Fifth-century Frankish ruler

Chararic was a Frankish king from sometime before 486 until his death sometime after 507. The primary source for his career is Gregory of Tours.

==History==
Clovis I had asked Chararic for assistance in his war against Syagrius in 486, but Chararic held back, standing off to the side and awaiting the outcome before choosing whom he would support.

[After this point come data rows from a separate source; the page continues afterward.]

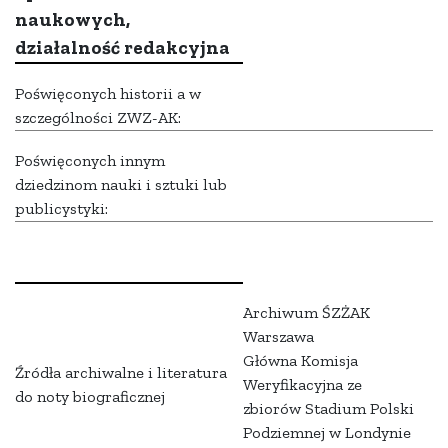
naukowych,
działalność redakcyjna
Poświęconych historii a w
szczególności ZWZ-AK:
Poświęconych innym
dziedzinom nauki i sztuki lub
publicystyki:
Archiwum ŚZŻAK
Warszawa
Główna Komisja
Źródła archiwalne i literatura
Weryfikacyjna ze
do noty biograficznej
zbiorów Stadium Polski
Podziemnej w Londynie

After arranging the murder of his ally Sigobert the Lame by his son Chlodoric and Chlodoric's subsequent death, Clovis turned against Chararic. He trapped and captured him and his son. They were imprisoned and tonsured; Chararic was ordained a priest and his son a deacon. According to Gregory, when Chararic complained to his son of their dishonour, his son replied with a remark suggesting that they allow their hair to grow long. This conversation was reported to Clovis, who consequently had them killed and annexed their kingdom and treasure.

Ian Wood notes it is surprising that Clovis waited over twenty years to deal with his rivals like Chararic, writing, "Clovis ought to have eradicated Frankish opposition earlier in his reign." However, the fact that he had Chararic tonsured clearly points to some time after Clovis' own conversion to Christianity, which Wood dates to soon after Clovis' victory over the Alemanni which was officially done in 496 A.D. Wood concludes, "If Gregory's ordering of events here is right, and there are no means of testing this part of his account, then the last years of Clovis' reign were concerned with the internal power politics of the Franks."

Other Frankish kings Clovis removed from power at this time, according to Gregory of Tours, include Ragnachar, who had supported Clovis against Syagrius, and Ragnachar's two brothers. After all these murders Gregory tells us that Clovis lamented that he was left with no family, implying that amongst these casualties were close relatives.

==Sources==
- Gregory of Tours. The History of the Franks. 2 vol. trans. O. M. Dalton. Oxford: Clarendon Press, 1967.